[Source data]
+ + + +

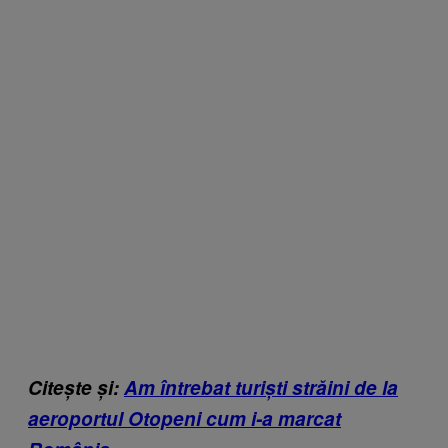
Citește și:
Am întrebat turiști străini de la
aeroportul Otopeni cum i-a marcat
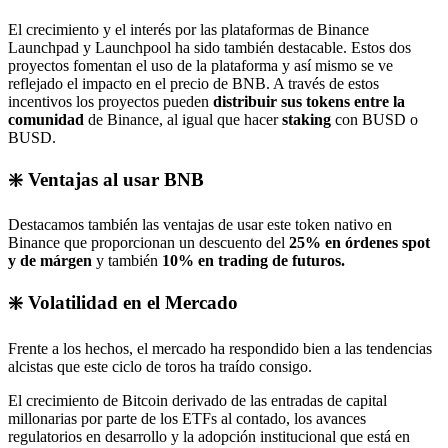
El crecimiento y el interés por las plataformas de Binance
Launchpad y Launchpool ha sido también destacable. Estos dos
proyectos fomentan el uso de la plataforma y así mismo se ve
reflejado el impacto en el precio de BNB. A través de estos
incentivos los proyectos pueden
distribuir sus tokens entre la
comunidad
de Binance, al igual que hacer
staking
con BUSD o
BUSD.
❇️ Ventajas al usar BNB
Destacamos también las ventajas de usar este token nativo en
Binance que proporcionan un descuento del
25% en órdenes spot
y de márgen
y también
10% en trading de futuros.
❇️ Volatilidad en el Mercado
Frente a los hechos, el mercado ha respondido bien a las tendencias
alcistas que este ciclo de toros ha traído consigo.
El crecimiento de Bitcoin derivado de las entradas de capital
millonarias por parte de los ETFs al contado, los avances
regulatorios en desarrollo y la adopción institucional que está en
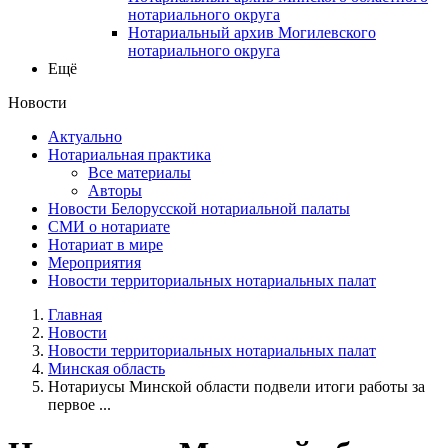
нотариального округа
Нотариальный архив Могилевского
нотариального округа
Ещё
Новости
Актуально
Нотариальная практика
Все материалы
Авторы
Новости Белорусской нотариальной палаты
СМИ о нотариате
Нотариат в мире
Мероприятия
Новости территориальных нотариальных палат
Главная
Новости
Новости территориальных нотариальных палат
Минская область
Нотариусы Минской области подвели итоги работы за
первое ...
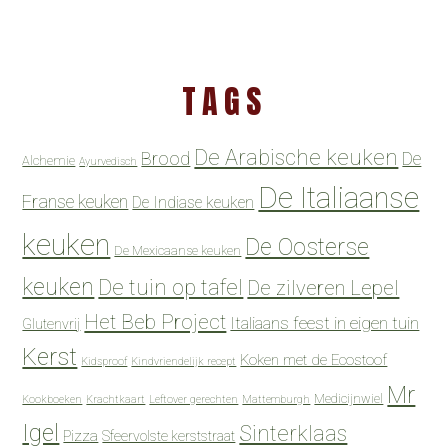
TAGS
De Arabische keuken
Brood
De
Alchemie
Ayurvedisch
De Italiaanse
Franse keuken
De Indiase keuken
keuken
De Oosterse
De Mexicaanse keuken
keuken
De tuin op tafel
De zilveren Lepel
Het Beb Project
Italiaans feest in eigen tuin
Glutenvrij
Kerst
Koken met de Ecostoof
Kidsproof
Kindvriendelijk recept
Mr
Medicijnwiel
Kookboeken
Krachtkaart
Leftover gerechten
Mattemburgh
Igel
Sinterklaas
Pizza
Sfeervolste kerststraat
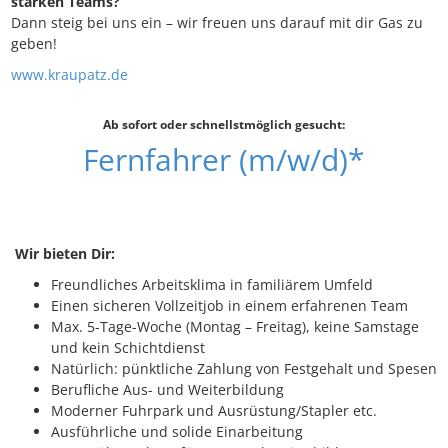
starken Teams?
Dann steig bei uns ein – wir freuen uns darauf mit dir Gas zu
geben!
www.kraupatz.de
Ab sofort oder schnellstmöglich gesucht:
Fernfahrer (m/w/d)*
Wir bieten Dir:
Freundliches Arbeitsklima in familiärem Umfeld
Einen sicheren Vollzeitjob in einem erfahrenen Team
Max. 5-Tage-Woche (Montag – Freitag), keine Samstage
und kein Schichtdienst
Natürlich: pünktliche Zahlung von Festgehalt und Spesen
Berufliche Aus- und Weiterbildung
Moderner Fuhrpark und Ausrüstung/Stapler etc.
Ausführliche und solide Einarbeitung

+ + + +

PROMPT —
Please write out every entry exactly, but skip the pictures.

PROBLEM SOLUTION —
Citește și:
Am întrebat turiști străini de la
aeroportul Otopeni cum i-a marcat
El crecimiento y el interés por las plataformas de Binance
Launchpad y Launchpool ha sido también destacable. Estos dos
proyectos fomentan el uso de la plataforma y así mismo se ve
reflejado el impacto en el precio de BNB. A través de estos
incentivos los proyectos pueden
distribuir sus tokens entre la
comunidad
de Binance, al igual que hacer
staking
con BUSD o
BUSD.
❇️ Ventajas al usar BNB
Destacamos también las ventajas de usar este token nativo en
Binance que proporcionan un descuento del
25% en órdenes spot
y de márgen
y también
10% en trading de futuros.
❇️ Volatilidad en el Mercado
Frente a los hechos, el mercado ha respondido bien a las tendencias
alcistas que este ciclo de toros ha traído consigo.
El crecimiento de Bitcoin derivado de las entradas de capital
millonarias por parte de los ETFs al contado, los avances
regulatorios en desarrollo y la adopción institucional que está en
нотариального округа
Нотариальный архив Могилевского
нотариального округа
Ещё
Новости
Актуально
Нотариальная практика
Все материалы
Авторы
Новости Белорусской нотариальной палаты
СМИ о нотариате
Нотариат в мире
Мероприятия
Новости территориальных нотариальных палат
Главная
Новости
Новости территориальных нотариальных палат
Минская область
Нотариусы Минской области подвели итоги работы за
первое ...
TAGS
De Arabische keuken
Brood
De
Alchemie
Ayurvedisch
De Italiaanse
Franse keuken
De Indiase keuken
keuken
De Oosterse
De Mexicaanse keuken
keuken
De tuin op tafel
De zilveren Lepel
Het Beb Project
Italiaans feest in eigen tuin
Glutenvrij
Kerst
Koken met de Ecostoof
Kidsproof
Kindvriendelijk recept
Mr
Medicijnwiel
Kookboeken
Krachtkaart
Leftover gerechten
Mattemburgh
Igel
Sinterklaas
Pizza
Sfeervolste kerststraat
starken Teams?
Dann steig bei uns ein – wir freuen uns darauf mit dir Gas zu
geben!
www.kraupatz.de
Ab sofort oder schnellstmöglich gesucht:
Fernfahrer (m/w/d)*
Wir bieten Dir:
Freundliches Arbeitsklima in familiärem Umfeld
Einen sicheren Vollzeitjob in einem erfahrenen Team
Max. 5-Tage-Woche (Montag – Freitag), keine Samstage
und kein Schichtdienst
Natürlich: pünktliche Zahlung von Festgehalt und Spesen
Berufliche Aus- und Weiterbildung
Moderner Fuhrpark und Ausrüstung/Stapler etc.
Ausführliche und solide Einarbeitung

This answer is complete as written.